Careful Attention
April 02, 2016
We close our eyes because we want to give full attention to the breath.
When you’re meditating: What’s the difference between meditating on your breath and just breathing? It’s the quality of your attention. You want to give it your full attention.
This is called citta in Pali. It’s one of the bases of success in the meditation: that you pay careful attention to what you’re doing and careful attention to the results that you’re getting.
Because you want to detect the movements of the mind: This is what the meditation is all about. It’s seeing how the mind moves, seeing the mind’s actions, and how those actions ripple out: from your thoughts into your words and deeds and from your words and deeds into the world. Then they ripple back.

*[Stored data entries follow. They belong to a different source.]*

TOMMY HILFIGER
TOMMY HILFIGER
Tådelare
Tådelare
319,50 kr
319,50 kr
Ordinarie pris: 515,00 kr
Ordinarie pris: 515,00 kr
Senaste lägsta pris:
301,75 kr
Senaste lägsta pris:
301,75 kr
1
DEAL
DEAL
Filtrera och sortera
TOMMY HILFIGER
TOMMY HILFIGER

So you want to be very careful about what goes rippling out to begin with.
And it’s right here in the present moment that that happens.
So you want to be anchored in the present moment.

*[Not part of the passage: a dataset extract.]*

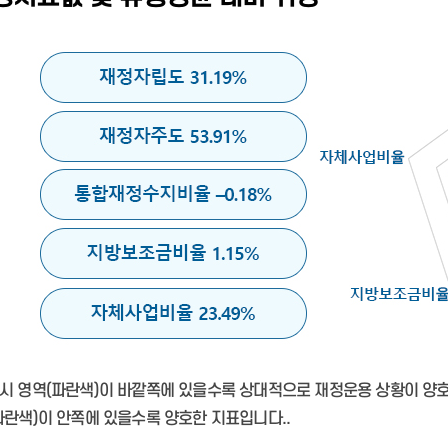
시 영역(파란색)이 바깥쪽에 있을수록 상대적으로 재정운용 상황이 양호한
파란색)이 안쪽에 있을수록 양호한 지표입니다..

Take the breath as your laboratory to learn, “This is what happens when you think about the breath in that way; that’s what happens when you think about the breath in this way. This is what happens when you try to adjust the breath so that it’s comfortable.”
From trial and error you find out which ways of adjusting the breath really are worthwhile, making it easier to stay with the breath, making the breath more interesting.
But it’s the quality of your attention that makes all the difference, as in the whole question of sitting and meditating. As Ajaan Chah once noted, if just sitting in the sitting posture were enough, then chickens would have beaten out the human race a long time ago.
It’s the quality of your attention that you bring to the breath: That’s what matters. After all, the Buddha was focusing on his breath on the night of his awakening. What’s the difference between his breath and yours? There was no difference in the breath. There was the difference in the quality of the focus and the amount of attention that he paid to what his mind was doing.
So first pay attention to how you’re dealing with the breath. Then that ability to notice what’s going on in the present moment will then start seeping into the mind. You’ll see more and more clearly, "Oh, this is how the mind thinks, this is how greed comes in, this is how greed takes over.” The same with lust, the same with anger, the same with delusion, the same with fear, jealousy. You want to see these things in action.
Otherwise, they slip in and you don’t realize it. If you can detect them, though, when they’re in their very early stages, then you can do something about them. You’re more in control.
So pay careful attention, because the quality of your attention is what makes all the difference.